Because the requirement of exhaustion is not jurisdictional, this Court may consider claims that have not been presented to the Supreme Court of South Carolina in limited circumstances-where a petitioner shows sufficient cause for failure to raise the claim and actual prejudice resulting from the failure, Coleman, 501 U.S. at 750, or where a “fundamental miscarriage of justice” has occurred, Carrier, 477 U.S. at 495-96. A petitioner may prove cause if he can demonstrate ineffective assistance of counsel relating to the default, show an external factor hindered compliance with the state procedural rule, or demonstrate the novelty of a particular claim, where the novelty of the constitutional claim is such that its legal basis is not reasonably available to the petitioner's counsel. Id. at 487-89; Reed, 468 U.S. at 16. Absent a showing of “cause,” the court is not required to consider “actual prejudice.” Turner v. Jabe, 58 F.3d 924, 931 (4th Cir. 1995). However, if a petitioner demonstrates sufficient cause, he must also show actual prejudice to excuse a default. Carrier, 477 U.S. at 492. To show actual prejudice, the petitioner must demonstrate more than plain error. Engle v. Isaac, 456 U.S. 107, 134-35 (1982).

As an alternative to demonstrating cause for failure to raise the claim, the petitioner must show a miscarriage of justice. To demonstrate a miscarriage of justice, the petitioner must show he is actually innocent. See Carrier, 477 U.S. at 496 (holding a fundamental miscarriage of justice occurs only in extraordinary cases, “where a constitutional violation has probably resulted in the conviction of someone who is actually innocent”). Actual innocence is defined as factual innocence, not legal innocence. Bousley v. United States, 523 U.S. 614, 623 (1998).

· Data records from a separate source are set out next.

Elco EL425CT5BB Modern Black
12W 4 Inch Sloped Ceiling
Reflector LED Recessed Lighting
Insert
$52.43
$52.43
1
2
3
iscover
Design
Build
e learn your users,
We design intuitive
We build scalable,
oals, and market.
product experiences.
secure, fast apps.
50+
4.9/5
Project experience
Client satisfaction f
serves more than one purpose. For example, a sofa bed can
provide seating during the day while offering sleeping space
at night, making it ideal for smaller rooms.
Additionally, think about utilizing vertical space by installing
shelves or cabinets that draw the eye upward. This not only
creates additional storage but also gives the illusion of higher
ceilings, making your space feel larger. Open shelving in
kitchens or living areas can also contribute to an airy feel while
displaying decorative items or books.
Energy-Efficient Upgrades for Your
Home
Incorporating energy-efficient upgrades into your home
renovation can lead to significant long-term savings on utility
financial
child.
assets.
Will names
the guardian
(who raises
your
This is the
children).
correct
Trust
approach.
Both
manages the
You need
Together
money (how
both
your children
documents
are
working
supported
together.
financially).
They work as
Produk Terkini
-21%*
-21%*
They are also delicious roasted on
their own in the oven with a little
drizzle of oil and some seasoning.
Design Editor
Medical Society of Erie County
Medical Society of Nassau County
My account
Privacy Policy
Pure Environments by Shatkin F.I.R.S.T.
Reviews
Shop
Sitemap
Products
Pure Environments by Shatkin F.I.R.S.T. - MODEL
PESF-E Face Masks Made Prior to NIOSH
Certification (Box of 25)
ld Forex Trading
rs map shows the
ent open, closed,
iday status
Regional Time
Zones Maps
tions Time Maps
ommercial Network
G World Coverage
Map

To meet this actual innocence standard, the petitioner's case must be truly extraordinary. Carrier, 477 U.S. at 496.

DISCUSSION

Petitioner raises three grounds in his Petition. The Magistrate Judge determined that all of Petitioner's grounds were barred from federal habeas review. Petitioner objects to the Magistrate Judge's recommendations. The Magistrate Judge provided a thorough recitation of the relevant facts and applicable law, which the Court incorporates into this Order by reference. The Court's review of this matter has been de novo.

Ground One

In Ground One, Petitioner alleges a violation pursuant to Brady v. Maryland, 373 U.S. 83, 87 (1963), and a related claim for ineffective assistance of counsel for failing to object to the prosecutorial misconduct/Brady violation. The Magistrate Judge determined that this Ground is procedurally defaulted because it was not raised during the PCR proceedings. In his objections, Petitioner contends that he can establish cause to overcome the procedural default because PCR counsel was ineffective for failing to raise this claim.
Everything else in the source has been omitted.